◆ **Problem requirements**
Copy every line of the records below where the word "iscrizione" occurs.

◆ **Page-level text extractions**
»»

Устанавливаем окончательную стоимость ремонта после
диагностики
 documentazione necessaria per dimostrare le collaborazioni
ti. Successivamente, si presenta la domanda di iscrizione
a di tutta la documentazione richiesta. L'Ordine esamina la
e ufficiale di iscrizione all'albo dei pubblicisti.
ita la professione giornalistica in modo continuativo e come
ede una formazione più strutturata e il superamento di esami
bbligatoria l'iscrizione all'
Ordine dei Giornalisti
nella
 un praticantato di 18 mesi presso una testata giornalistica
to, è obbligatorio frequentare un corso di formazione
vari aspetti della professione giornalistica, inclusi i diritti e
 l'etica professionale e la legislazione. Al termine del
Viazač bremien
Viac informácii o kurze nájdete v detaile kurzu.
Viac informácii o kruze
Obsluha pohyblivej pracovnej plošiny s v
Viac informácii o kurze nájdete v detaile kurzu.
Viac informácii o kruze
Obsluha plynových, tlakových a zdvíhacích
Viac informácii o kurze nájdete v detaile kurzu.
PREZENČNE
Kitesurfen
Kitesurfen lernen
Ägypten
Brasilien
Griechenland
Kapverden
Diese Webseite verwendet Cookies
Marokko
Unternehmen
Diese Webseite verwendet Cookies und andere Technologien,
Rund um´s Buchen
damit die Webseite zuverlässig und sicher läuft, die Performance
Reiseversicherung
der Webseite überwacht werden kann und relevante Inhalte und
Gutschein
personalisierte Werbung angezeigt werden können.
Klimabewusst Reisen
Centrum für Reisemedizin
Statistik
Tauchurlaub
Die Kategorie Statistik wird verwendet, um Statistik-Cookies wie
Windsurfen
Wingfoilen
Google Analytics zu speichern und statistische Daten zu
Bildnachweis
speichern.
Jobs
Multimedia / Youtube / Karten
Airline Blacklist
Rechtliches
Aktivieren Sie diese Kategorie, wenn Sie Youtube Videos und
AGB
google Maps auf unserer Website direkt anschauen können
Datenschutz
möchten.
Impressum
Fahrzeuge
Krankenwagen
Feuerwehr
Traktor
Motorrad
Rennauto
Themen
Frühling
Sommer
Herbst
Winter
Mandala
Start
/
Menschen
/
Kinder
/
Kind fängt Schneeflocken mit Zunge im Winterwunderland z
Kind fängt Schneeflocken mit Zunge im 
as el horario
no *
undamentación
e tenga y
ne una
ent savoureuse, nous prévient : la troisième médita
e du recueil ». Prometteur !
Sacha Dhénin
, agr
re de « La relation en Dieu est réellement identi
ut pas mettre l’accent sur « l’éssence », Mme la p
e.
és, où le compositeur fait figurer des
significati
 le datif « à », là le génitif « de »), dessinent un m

««

◆ **Expected answer**
ti. Successivamente, si presenta la domanda di iscrizione
e ufficiale di iscrizione all'albo dei pubblicisti.
bbligatoria l'iscrizione all'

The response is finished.